- Ijarah refers to a contract that transfers ownership of a permitted usufruct and/or service for a specified period in exchange for a specified consideration.
- Ijarah is a binding contract which shall not be terminated unilaterally by any of the contracting parties.
- The asset and usufruct shall be owned by the lessor.
- The rental shall be determined and agreed at the pint of execution of the ijarah contract.
- The rental may be determined by fixed amount, specified benchmark or specified formula or combination of both, as agreed by the contracting parties.
- It offers fixed rate financing; you pay at the same rate monthly.
- Ijarah is inflation friendly. As the costs go up over five years, you still pay the same rate as when you began the lease.
- There is less upfront cash outlay; you do not need to make large cash payments for the purchase of needed equipment.

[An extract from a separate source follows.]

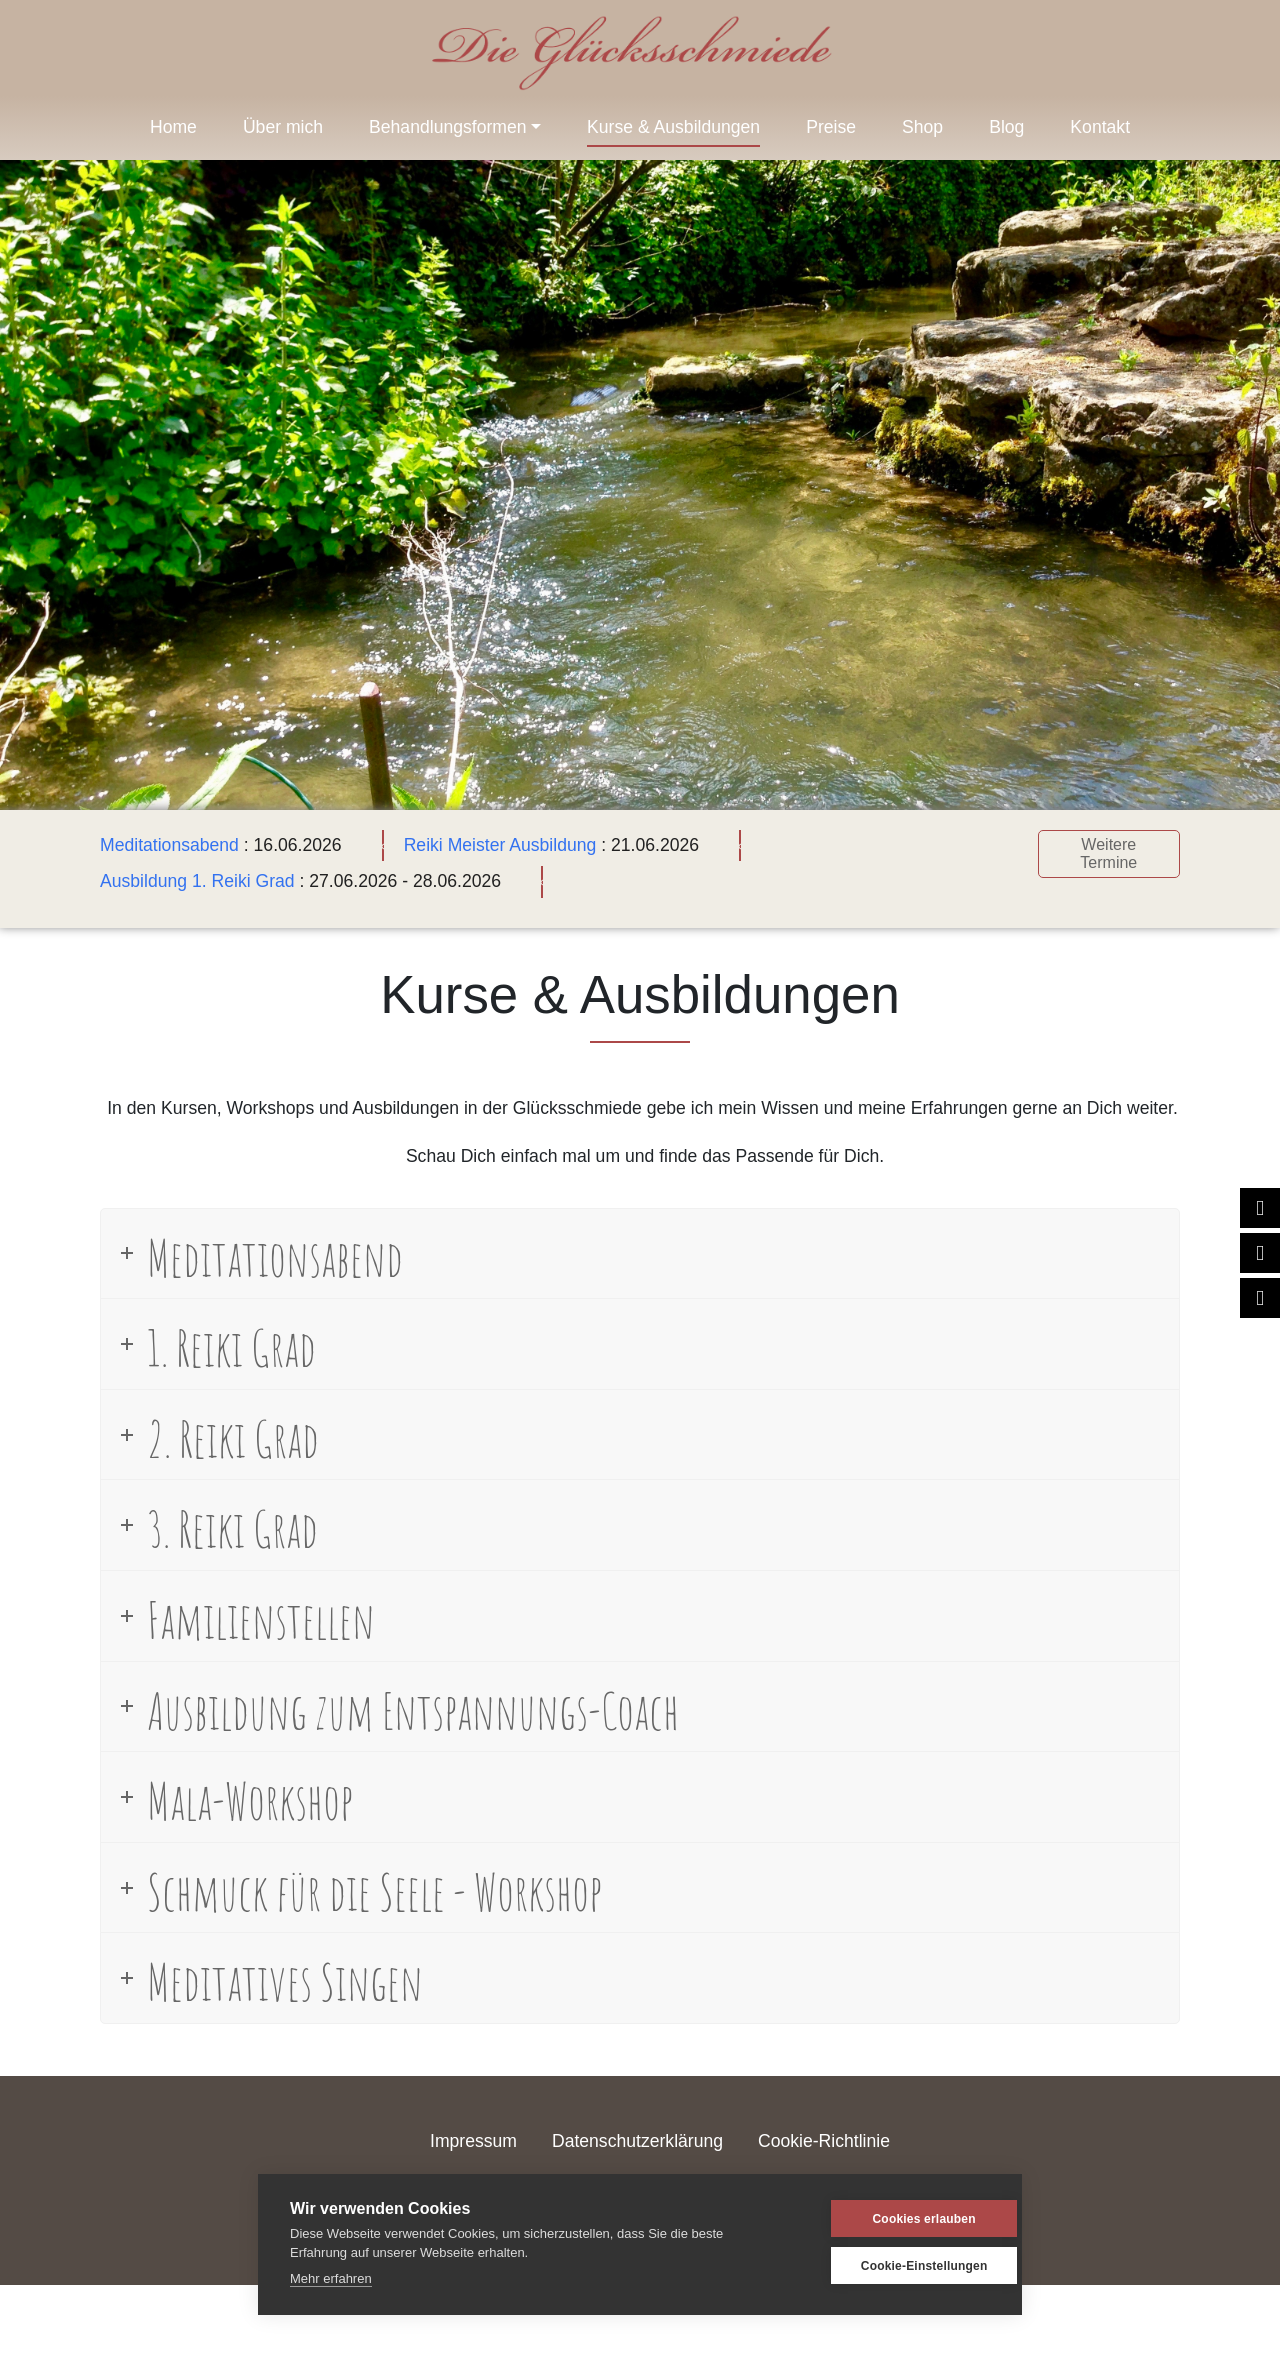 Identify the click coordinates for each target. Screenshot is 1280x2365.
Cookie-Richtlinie (824, 2141)
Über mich (283, 127)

- Ijarah better utilizes equipment; you lease and pay for equipment only for the time you need it.
- There is typically an option to buy equipment at end of lease term.
- You can keep upgrading; as new equipment becomes available you can upgrade to the latest models each time your lease ends.
- Typically, it is easier to obtain lease financing than loans from commercial lenders.
- It offers potential tax benefits depending on how the lease is structured.
For this reason Ijarah is very advantageous. Ijarah can also help you enhance your status to the lending community by improving your debt-to-equity and earnings-to-fixed assets ratios. There are a variety of ways in which ijarah can be structured. This provides greater flexibility so that the lease is structured to best accommodate the individual cash flow requirements of a specific business.